## What to produce
In the material below, find each line with the word "resistance" and list it.

## Provided records
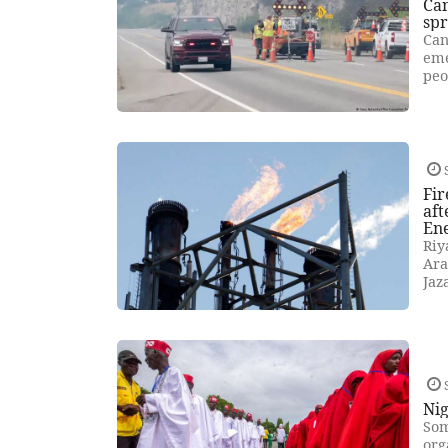
Can
sp
Can
eme
peo
Fir
aft
En
Riy
Ara
Jaz
Nig
Som
org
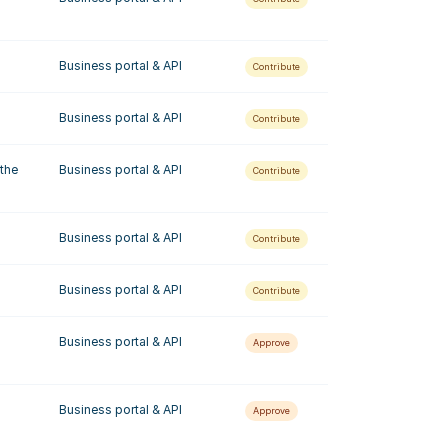
Business portal & API
Contribute
Business portal & API
Contribute
the 
Business portal & API
Contribute
Business portal & API
Contribute
Business portal & API
Contribute
Business portal & API
Approve
Business portal & API
Approve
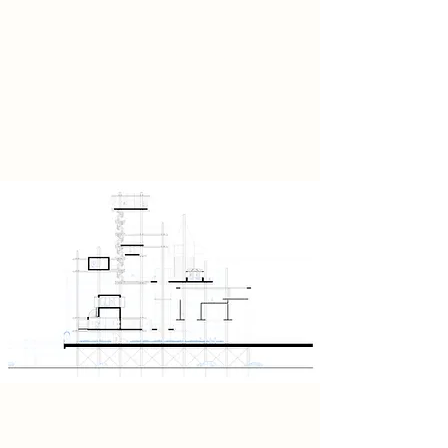
reclaimed leather, the design acts as
a creative alternative to the
Barbican’s carbon‑heavy legacy,
proposing a future where material
choices carry ethical and aesthetic
weight.
Xylospectra stands as both an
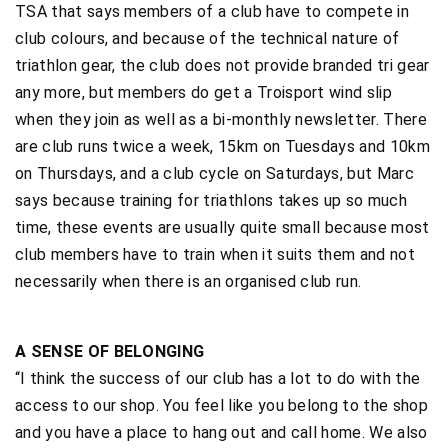
TSA that says members of a club have to compete in
club colours, and because of the technical nature of
triathlon gear, the club does not provide branded tri gear
any more, but members do get a Troisport wind slip
when they join as well as a bi-monthly newsletter. There
are club runs twice a week, 15km on Tuesdays and 10km
on Thursdays, and a club cycle on Saturdays, but Marc
says because training for triathlons takes up so much
time, these events are usually quite small because most
club members have to train when it suits them and not
necessarily when there is an organised club run.
A SENSE OF BELONGING
“I think the success of our club has a lot to do with the
access to our shop. You feel like you belong to the shop
and you have a place to hang out and call home. We also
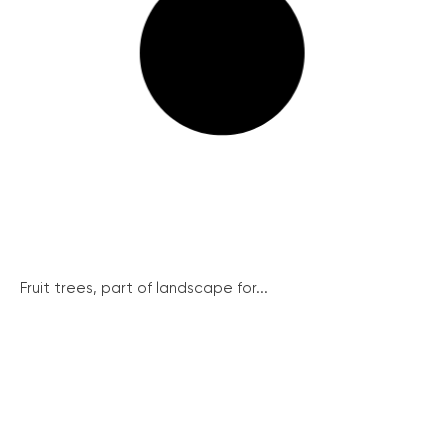
Fruit trees, part of landscape for...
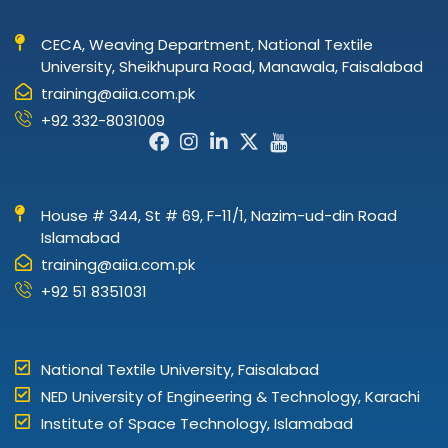
CECA, Weaving Department, National Textile
University, Sheikhupura Road, Manawala, Faisalabad
training@aiia.com.pk
+92 332-8031009
Facebook-
Instagram
Linkedin-
X-
Icon-
f
in
twitter
youtube
House # 344, St # 69, F-11/1, Nazim-ud-din Road
Islamabad
training@aiia.com.pk
+92 51 8351031
National Textile University, Faisalabad
NED University of Engineering & Technology, Karachi
Institute of Space Technology, Islamabad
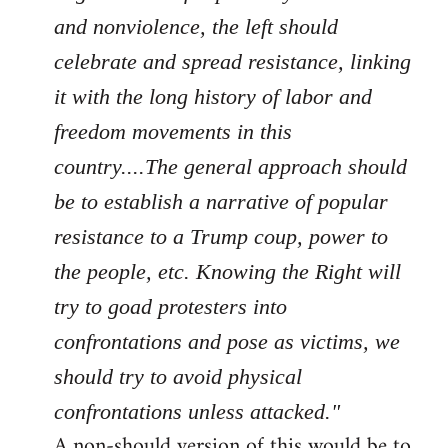
and nonviolence, the left should
celebrate and spread resistance, linking
it with the long history of labor and
freedom movements in this
country....The general approach should
be to establish a narrative of popular
resistance to a Trump coup, power to
the people, etc. Knowing the Right will
try to goad protesters into
confrontations and pose as victims, we
should try to avoid physical
confrontations unless attacked."
A non-should version of this would be to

## Written response
celebrate and spread resistance, linking
resistance to a Trump coup, power to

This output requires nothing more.